■ WHAT TO WORK ON ■
Where an image appears, leave it out; otherwise repeat the data exactly.

(Beginning of RECORDS)

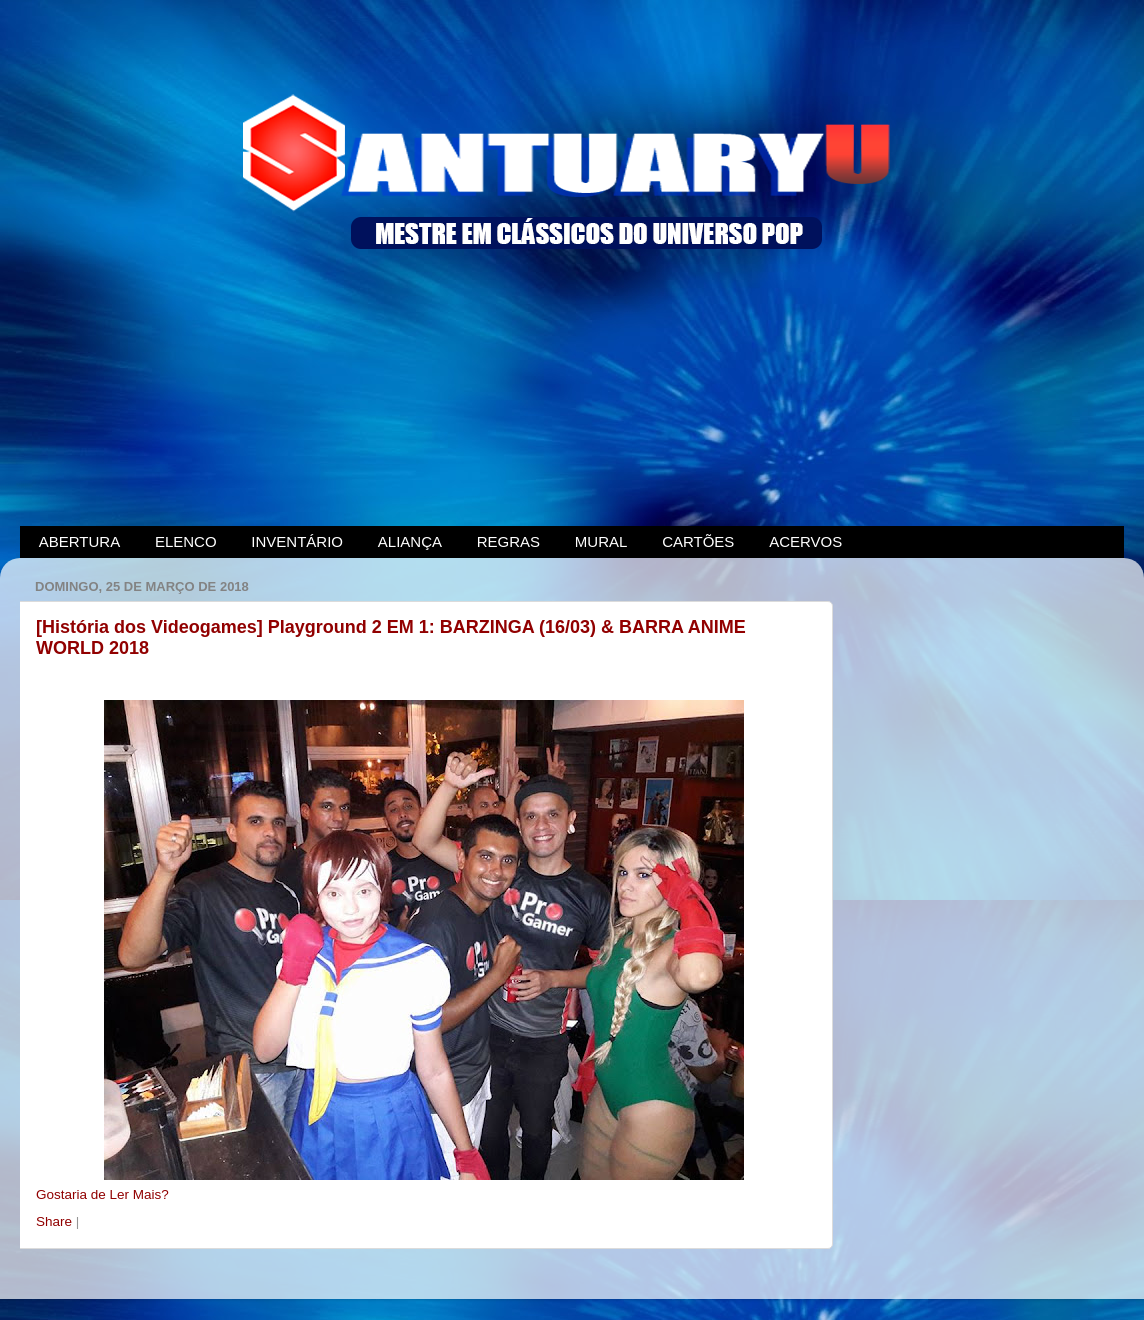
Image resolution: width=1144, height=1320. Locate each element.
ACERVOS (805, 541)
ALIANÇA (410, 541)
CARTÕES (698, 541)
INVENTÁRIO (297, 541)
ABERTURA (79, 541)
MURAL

(End of RECORDS)

■ OUTPUT OF THE TASK ■
Image resolution: width=1144, height=1320. Locate each element.
ACERVOS (805, 541)
ALIANÇA (410, 541)
CARTÕES (698, 541)
INVENTÁRIO (297, 541)
ABERTURA (79, 541)
MURAL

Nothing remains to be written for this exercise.